The intimacy that suffuses The Lonely, the Lonesome & the Gone is also a family affair. The album was produced and sequenced by her husband Frank Liddell, who has become a major force in Music City. Along with close Nashville friends and ringers such as fiddler Glen Duncan and steel player Paul Franklin, Womack is joined by her youngest daughter, Annalise Liddell, on acoustic guitar.
"It's a family business for us now," Womack says. "My older daughter [Aubrie Sellers] is on Warner Brothers, and she's making a record and touring. My husband produces a lot of other artists and has songwriters that write for him. Anna is bringing up the rear; she's the youngest and is doing a great job. She's gone out with me for festival dates. I've relied a lot on her."

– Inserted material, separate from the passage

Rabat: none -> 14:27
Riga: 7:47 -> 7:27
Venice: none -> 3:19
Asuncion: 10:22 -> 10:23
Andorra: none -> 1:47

Womack's own connection to country music formed so early she can't even say exactly when. "Most people have this moment when they know they're going to pursue music," she says. "I don't remember a time, even as a little girl, when I didn't know that this was what I was going to do. My dad worked at a country radio station. I was around it a lot. I knew that people made records as a job. I remember watching Hee Haw and things on TV. I just knew that I was going to do that. I was very driven internally."

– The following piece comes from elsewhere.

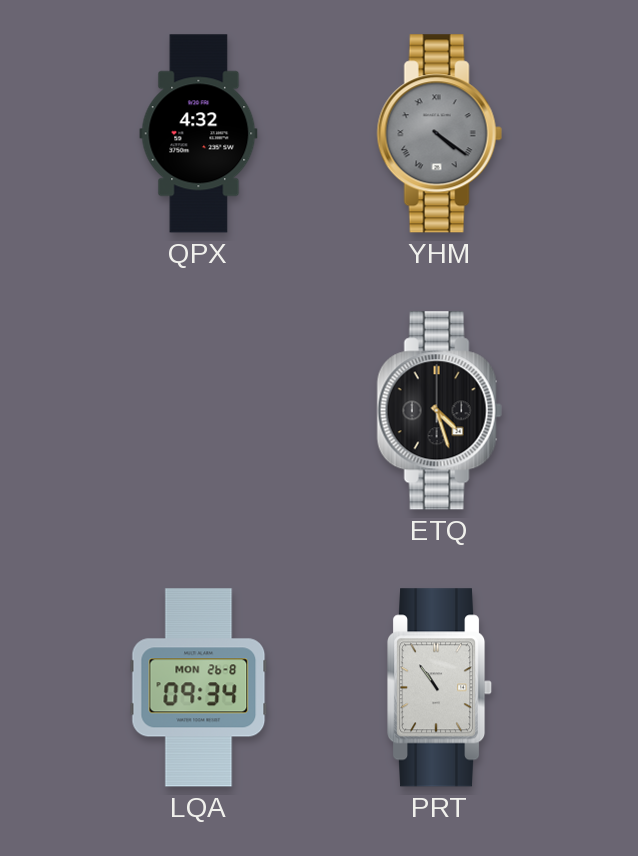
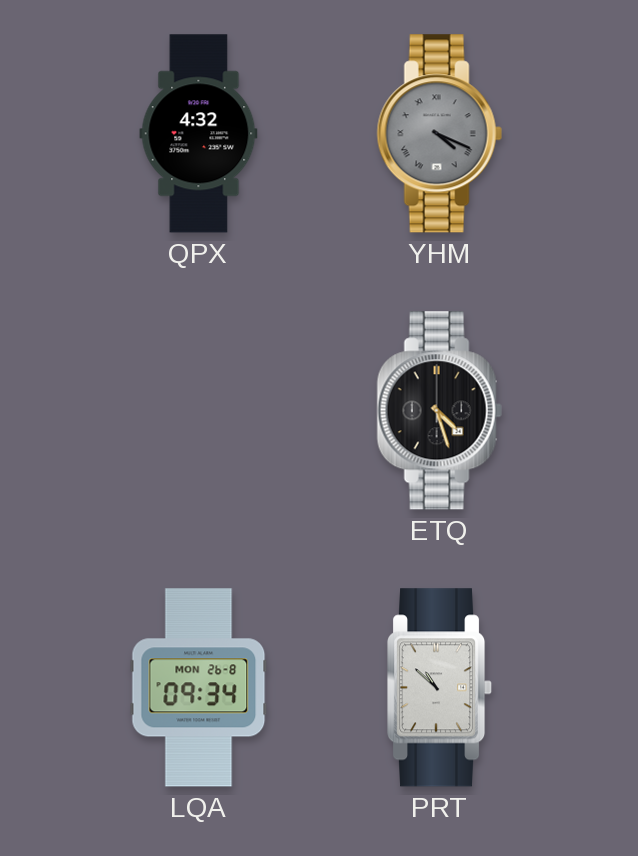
YHM: 4:21 -> 4:19
PRT: 10:54 -> 10:52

While Womack is an extraordinary singer, with a paradoxically crystalline yet smoky voice that's only gotten richer with time, she's also a keen songcatcher and composer. Since leaving major labels behind five years ago, her process for finding songs has evolved into something that's not really a process at all.

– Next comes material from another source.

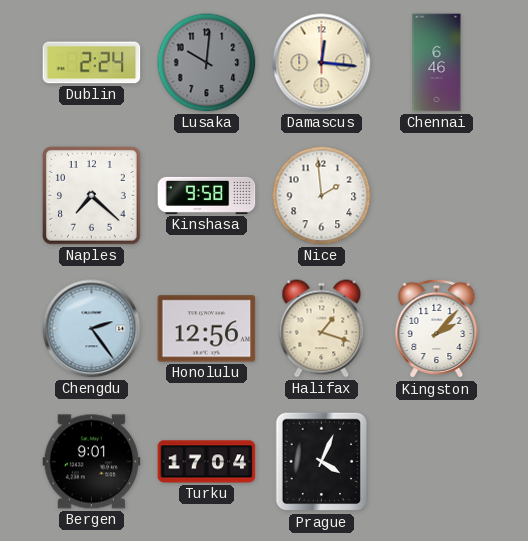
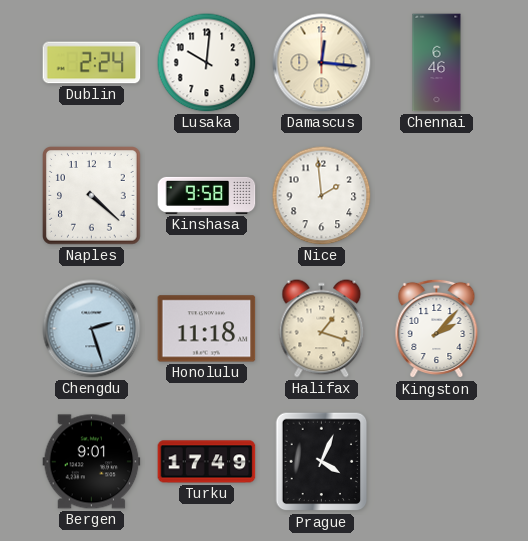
Lusaka dial: grey -> white
Naples: 7:22 -> 4:22
Chengdu: 2:24 -> 2:27
Honolulu: 12:56 -> 11:18
Turku: 17:04 -> 17:49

"The song selection process never stops," she explains. "As a producer, my husband Frank is constantly hearing new writers and new songs. It's not a process that starts or ends with a certain record. We have a pile of songs around here that I might not cut for three or four more records. I'm constantly writing, and we all are. It's not a machine. I've seen that. I was on a major label for fifteen years, so I know about those pitch meetings. Now it's more organic. We have songwriters in and out of our house constantly. They might just sit down at the dinner table and say, 'Here's a song I started today.' It's just become part of our lives. We live and breathe it constantly."
When it comes to collaborating with other songwriters, Womack trusts her instincts and the intimate bonds of creativity, bonds that can form even when least expected.
"I usually have something I want to say, and writers like Adam Wright and Waylon Payne or Dean Dillon will help me get to the point more directly. When I was between festival dates, I had Adam and Waylon come out to a house, just to hole up and write. Sometimes I just had an idea. With the song 'Mama Lost Her Smile,' I was looking at family photos. I noticed that at one point my grandmother's facial expression started to change. That's where the song came from. Adam and Waylon are like family to me. But sometimes I can sit in a room with someone I've never worked with before. I can feel like I know them. Our hearts are in the same place because we're creative people, we're writers. Sometimes I can click with someone I've never written with before."
To intensify the intimacy of the album, Womack recorded one of the most beloved songs in country history, "Long Black Veil," and she did it just as she would sing it at home with family and friends.
"I wanted to do that song because Lefty Frizzell did it, and he's an East Texas musician, and one of the writers, Marijohn Wilkin, is from Texas. There's a lot of darkness in that East Texas scene. I thought it would help paint my picture. We have a lot of guitar pulls around here. I wanted that vibe of people sitting in my living room, and we just have a couple of guitars and we're doing old songs that I love."
Country music remains many things to Womack, but with The Lonely, the Lonesome & the Gone, it's clearly the deep well of feeling, a well that she taps with every breath, every effortless, tingling phrase, that matters most of all.
"People still have heartache," she says. "It's not all a party. We still feel loss and heartache, just like Hank did back in the day."